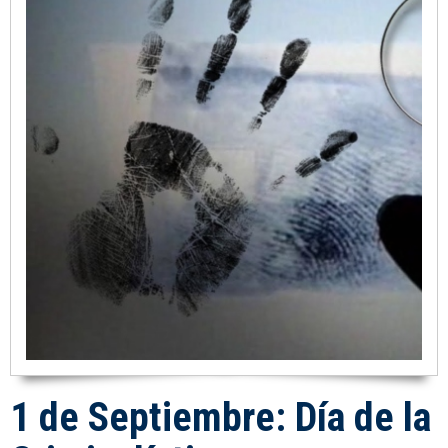
1 de Septiembre: Día de la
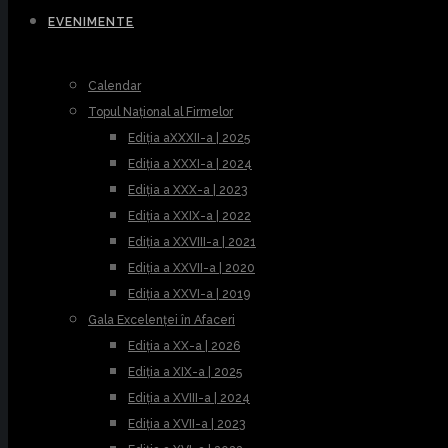
EVENIMENTE
Calendar
Topul Național al Firmelor
Ediția aXXXII-a | 2025
Ediția a XXXI-a | 2024
Ediția a XXX-a | 2023
Ediția a XXIX-a | 2022
Ediția a XXVIII-a | 2021
Ediția a XXVII-a | 2020
Ediția a XXVI-a | 2019
Gala Excelenței în Afaceri
Ediția a XX-a | 2026
Ediția a XIX-a | 2025
Ediția a XVIII-a | 2024
Ediția a XVII-a | 2023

***

## Exercise details
Each line from the one containing "Ediția a XIX-a | 2025" to the final line of the entries above must be returned exactly, and no other line may appear.

## Output
Ediția a XIX-a | 2025
Ediția a XVIII-a | 2024
Ediția a XVII-a | 2023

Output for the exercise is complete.